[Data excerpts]
****************************************
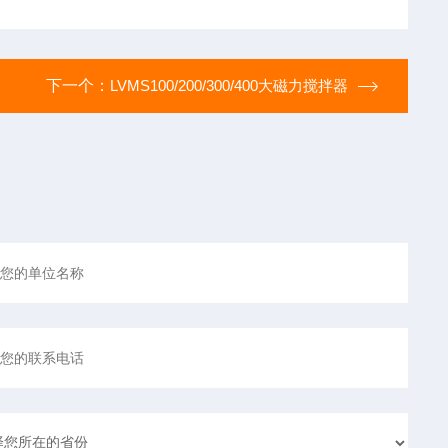
下一个：
LVMS100/200/300/400大磁力搅拌器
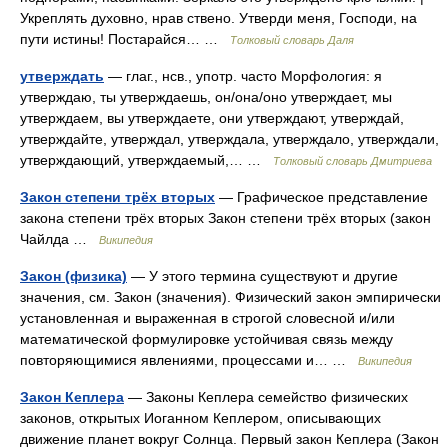
Укреплять духовно, нрав ствено. Утверди меня, Господи, на
пути истины! Постарайся… …
Толковый словарь Даля
утверждать
— глаг., нсв., употр. часто Морфология: я
утверждаю, ты утверждаешь, он/она/оно утверждает, мы
утверждаем, вы утверждаете, они утверждают, утверждай,
утверждайте, утверждал, утверждала, утверждало, утверждали,
утверждающий, утверждаемый,… …
Толковый словарь Дмитриева
Закон степени трёх вторых
— Графическое представление
закона степени трёх вторых Закон степени трёх вторых (закон
Чайлда …
Википедия
Закон (физика)
— У этого термина существуют и другие
значения, см. Закон (значения). Физический закон эмпирически
установленная и выраженная в строгой словесной и/или
математической формулировке устойчивая связь между
повторяющимися явлениями, процессами и… …
Википедия
Закон Кеплера
— Законы Кеплера семейство физических
законов, открытых Иоганном Кеплером, описывающих
движение планет вокруг Солнца. Первый закон Кеплера (Закон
****************************************
▶ To do
Give every line above again exactly, with no pictures.

▶ Response for this exercise
下一个：
LVMS100/200/300/400大磁力搅拌器
Укреплять духовно, нрав ствено. Утверди меня, Господи, на
пути истины! Постарайся… …
Толковый словарь Даля
утверждать
— глаг., нсв., употр. часто Морфология: я
утверждаю, ты утверждаешь, он/она/оно утверждает, мы
утверждаем, вы утверждаете, они утверждают, утверждай,
утверждайте, утверждал, утверждала, утверждало, утверждали,
утверждающий, утверждаемый,… …
Толковый словарь Дмитриева
Закон степени трёх вторых
— Графическое представление
закона степени трёх вторых Закон степени трёх вторых (закон
Чайлда …
Википедия
Закон (физика)
— У этого термина существуют и другие
значения, см. Закон (значения). Физический закон эмпирически
установленная и выраженная в строгой словесной и/или
математической формулировке устойчивая связь между
повторяющимися явлениями, процессами и… …
Википедия
Закон Кеплера
— Законы Кеплера семейство физических
законов, открытых Иоганном Кеплером, описывающих
движение планет вокруг Солнца. Первый закон Кеплера (Закон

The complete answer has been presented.